In Chapter Five, the effectiveness of long-term HAART is analyzed. Survival analysis was conducted on 213 patients on long-term HAART. The primary endpoint was presence of an AIDS defining illness. A high level of clinical failure, or progression to an endpoint, was found.

Chapter Six yields insights into where we are going. New technology such as viral genotypic testing, that looks at the genetic structure of HIV and determines where mutations have occurred, has shown that HIV is capable of producing resistance mutations that confer multiple drug resistance. This section looks at resistance issues and speculates, ceterus parabis, where the state of HIV is going. This section first addresses viral genotype and the correlates of viral load and disease progression. A second analysis looks at patients who have failed their primary attempts at HAART and subsequent salvage therapy. It was found that salvage regimens, efforts to control viral replication through the administration of different combinations of antiretrovirals, were not effective in 90 percent of the population in controlling viral replication. Thus, primary attempts at therapy offer the best change of viral suppression and delay of disease progression. Documentation of transmission of drug-resistant virus suggests that the public health crisis of HIV is far from over. Drug resistant HIV can sustain the epidemic and hamper our efforts to treat HIV infection. The data presented suggest that the decrease in the morbidity and mortality due to HIV/AIDS is transient. Deaths due to HIV will increase and public health officials must prepare for this eventuality unless new treatments become available. These results also underscore the importance of the vaccine effort.

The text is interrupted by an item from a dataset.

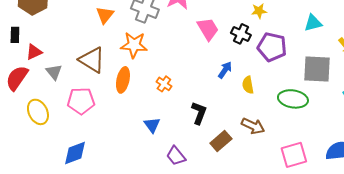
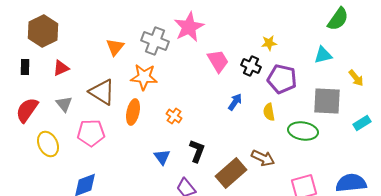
red triangle: (34, 52) -> (61, 68), moved
yellow semicircle: (248, 85) -> (269, 112), moved
black L-shape: (199, 113) -> (197, 151), moved
brown rectangle: (221, 141) -> (231, 173), size x1.4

The final chapter looks at the economic issues related to HIV. The direct and indirect costs of treating HIV/AIDS are very high. For the first time in the epidemic, there exists treatment that can actually slow disease progression. The direct costs for HAART are estimated. It is estimated that the direct lifetime costs for treating each HIV infected patient with HAART is between $353,000 to $598,000 depending on how long HAART prolongs life. If one looks at the incremental cost per year of life saved it is only $101,000. This is comparable with the incremental costs per year of life saved from coronary artery bypass surgery.

Policy makers need to be aware that although HAART can delay disease progression, it is not a cure and HIV is not over. The results presented here suggest that the decreases in the morbidity and mortality due to HIV are transient. Policymakers need to be prepared for the eventual increase in AIDS incidence and mortality. Costs associated with HIV/AIDS are also projected to increase. The cost savings seen recently have been from the dramatic decreases in the incidence of AIDS defining opportunistic infections. As patients who have been on HAART the longest start to progress to AIDS, policymakers and insurance companies will find that the cost of treating HIV/AIDS will increase.